Here is a vid of my old archerfish


----------



## Diztrbd1 (Apr 21, 2010)

that is just tooooo cool!


----------



## Adz1 (Apr 21, 2010)

when you say old Aaron do you mean you don't have him any more?


----------



## plantedinvertz (Apr 21, 2010)

Wow....awesome way to catch food!


----------



## cyber_ecco (Apr 21, 2010)

Thats so cool...nice fish Aaron. Are those from Rogers? I saw a bunch there a while back and thought they were pretty cool looking, but didn't know they caught food like that.


----------



## taureandragon76 (Apr 21, 2010)

Yes I got him from Roger's and yes I don't have him anymore. I wanted to add knight goby's to the tank and he would've eaten them for sure. What I would love to do in the future is setup like a 200g+ archer tank.


----------



## eternity302 (Apr 22, 2010)

I use to have 3 of these! But curiousity, how big did yours get?

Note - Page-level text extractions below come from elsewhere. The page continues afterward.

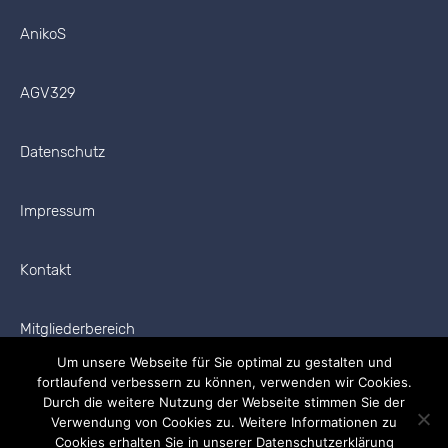
AnikoS
AGV329
Datenschutz
Impressum
Kontakt
Mitgliederbereich
Um unsere Webseite für Sie optimal zu gestalten und
fortlaufend verbessern zu können, verwenden wir Cookies.
Durch die weitere Nutzung der Webseite stimmen Sie der
Verwendung von Cookies zu. Weitere Informationen zu
Cookies erhalten Sie in unserer Datenschutzerklärung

He looks huge!


----------



## taureandragon76 (Apr 21, 2010)

6 inches or so.


----------



## eternity302 (Apr 22, 2010)

WOW!!! it's a giant!


----------



## Sargasso (Apr 21, 2010)

Cool fish!

I really want to set up a brackish tank with some archers! Will knight gobies and archers work if you add them when they're the same size?


----------



## gimlid (Apr 23, 2010)

way too cool , love the archers


----------